2) Runtime System Implementation: The official OmpSs implementation consists of two parts: a source-to-source compiler, named Mercurium, that transforms pragmas into function calls to a runtime library, and the runtime library itself, named Nanos [5]. To integrate Nexus++, we keep the Mercurium compiler but replace the Nanos runtime library with our own, VSs, that supports exchanging task status information with the Nexus++ task manager over PCIe.

B. Hardware Task Management

Nexus++ is a basic hardware task manager for StarSs [4], which was integrated in a simulator of the Cell processor. Nexus++ is based on the basic table lockups of Nexus to manage the task graph, but in an overhauled and more efficient design [8], presented as a SystemC prototype. Nexus++ removes the limitations on the number of inputs and outputs a task can have (up to 5 in [7], [11]). Similarly, the number of tasks that can depend on a certain data segment is limited in Nexus, which limits its applicability. Moreover, Nexus++ adds support for double buffering. Nexus++ has also been implemented in VHDL [9]. It provided an improved search algorithm which implements a cache-like multi-way set-associative task graph. Furthermore, the VHDL Nexus++ prototype has presented an interface for integration with task-based runtime systems, which will be employed and evaluated in this paper.

In addition to Nexus++, other hardware scheduling units have been proposed in literature. Most of them, however, assume independent tasks and are optimized for a certain application, a certain platform, or both. For example, Carbon [12] assumes independent tasks and uses hardware queues to retrieve tasks with low latency. An example of a hardware accelerator that targets a certain application domain is the hardware task scheduler optimized for H.264 decoding [13]. It only supports a specific dependency pattern, and any modification to the task structure of the application would lead to incompatibility. Etsion et al. [14] also proposed a hardware task management unit for the StarSs runtime system, based on the similarity between task dependency checking and the instruction scheduler of an out-of-order processor. Although a VHDL prototype was presented for it in [15], it was only evaluated using high-level simulations.

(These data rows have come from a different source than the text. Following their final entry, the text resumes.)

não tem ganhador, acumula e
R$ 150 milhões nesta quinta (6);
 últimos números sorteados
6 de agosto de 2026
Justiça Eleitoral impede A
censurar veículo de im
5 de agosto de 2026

To the best of our knowledge, this is the first time that a hardware task graph manager has been integrated into a runtime and evaluated on actual applications in practice.
III. Nexus++

The Nexus++ [9] task manager is a hardware accelerator for dependency resolution, to be used with task-based programming models like OmpSs. Nexus++ tracks tasks input/output information and utilizes simple table lookups to identify ready tasks and schedule them to worker cores. Nexus++ is meant to be integrated with real multicore systems. For this, Nexus++ was implemented in VHDL targeting the Xilinx XUPV5-LX110T FPGA development board. The high level design is depicted in Figure 2. The Nexus++ task manager resides on the FPGA board, and communicates with the runtime system on the multicore system using the PCIe bus.

As shown in Figure 2, data communication occurs between Nexus++ and the runtime system (via the Nexus Plugin). When the master thread creates new tasks, the runtime system (RTS) submits them to Nexus++. Nexus++ sends ready task IDs to the runtime system, and whenever a worker core finishes a task, the runtime system notifies Nexus++ of that.

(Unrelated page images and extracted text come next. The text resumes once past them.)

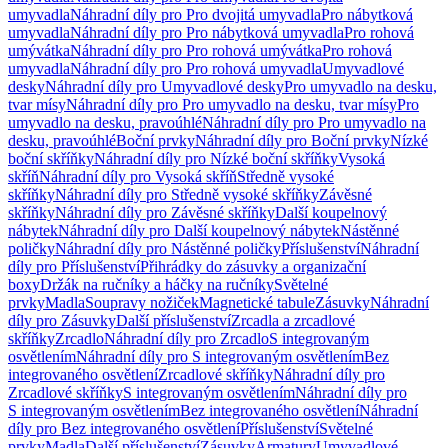
umyvadla
Náhradní díly pro Pro dvojitá umyvadla
Pro nábytková
umyvadla
Náhradní díly pro Pro nábytková umyvadla
Pro rohová
umývátka
Náhradní díly pro Pro rohová umývátka
Pro rohová
umyvadla
Náhradní díly pro Pro rohová umyvadla
Umyvadlové
desky
Náhradní díly pro Umyvadlové desky
Pro umyvadlo na desku,
tvar mísy
Náhradní díly pro Pro umyvadlo na desku, tvar mísy
Pro
umyvadlo na desku, pravoúhlé
Náhradní díly pro Pro umyvadlo na
desku, pravoúhlé
Boční prvky
Náhradní díly pro Boční prvky
Nízké
boční skříňky
Náhradní díly pro Nízké boční skříňky
Vysoká
skříň
Náhradní díly pro Vysoká skříň
Středně vysoké
skříňky
Náhradní díly pro Středně vysoké skříňky
Závěsné
skříňky
Náhradní díly pro Závěsné skříňky
Další koupelnový
nábytek
Náhradní díly pro Další koupelnový nábytek
Nástěnné
poličky
Náhradní díly pro Nástěnné poličky
Příslušenství
Náhradní
díly pro Příslušenství
Přihrádky do zásuvky a organizační
boxy
Držák na ručníky a háčky na ručníky
Světelné
prvky
Madla
Soupravy nožiček
Magnetické tabule
Zásuvky
Náhradní
díly pro Zásuvky
Další příslušenství
Zrcadla a zrcadlové
skříňky
Zrcadlo
Náhradní díly pro Zrcadlo
S integrovaným
osvětlením
Náhradní díly pro S integrovaným osvětlením
Bez
integrovaného osvětlení
Zrcadlové skříňky
Náhradní díly pro
Zrcadlové skříňky
S integrovaným osvětlením
Náhradní díly pro
S integrovaným osvětlením
Bez integrovaného osvětlení
Náhradní
díly pro Bez integrovaného osvětlení
Příslušenství
Světelné
prvky
Madla
Další příslušenství
Zásuvky
Armatury
Umyvadlové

The FPGA board can be plugged into the host multicore machine and the task graph management responsibilities can be offloaded to Nexus++. In [9], the VHDL prototype of Nexus++ is presented, which thoroughly describes the design and implementation as well as a trace-driven evaluation testbench.

A. Functional Overview

Figure 3 shows the block diagram of our task manager. It is mainly composed of two units: the Nexus input/output unit (Nexus IO) which handles communication with the host runtime system, and the task management unit known as the Task Maestro, which manages the task graph at runtime and issues tasks when they are ready.

The Nexus IO unit manages communication between the host runtime system and the Task Maestro using three FIFOs: The New Tasks FIFO receives the incoming new tasks from the runtime system, and buffers them for the Task Maestro. The Task Maestro notifies the runtime system of ready tasks by writing them to the Ready Tasks FIFO. Whenever a task is finished, the runtime system writes its ID back to the Finished Tasks FIFO.

The Task Maestro reads the new tasks and stores them in (1) a temporary task storage table called the Task Buffer, which is accessed when inserting new tasks to the task graph, and (2) in the Task Pool, where they reside until the end of their life cycles, and are accessed when processing finished tasks. If a task has more inputs/outputs than can be stored in one Task Pool entry, then the Task Maestro allocates other entries in the Task Pool for this task. This mechanism of adding dummy tasks [9] ensures that there is no static upper bound on the number of inputs/outputs of the tasks handled by Nexus++.

The Task Maestro constructs the task graph and calculates the Dependence Count for the task in progress. This is done by comparing every input/output of the new task against all inputs/outputs of all previously submitted tasks. The resulting Dependence Count, if larger than 0 (i.e. if there are unfulfilled dependencies), is stored in the Dependence Table shown in Figure 3. Otherwise, the task is ready to run and the Task Maestro writes its function pointer along with its Task Pool index to the Ready Tasks FIFO of the Nexus IO unit.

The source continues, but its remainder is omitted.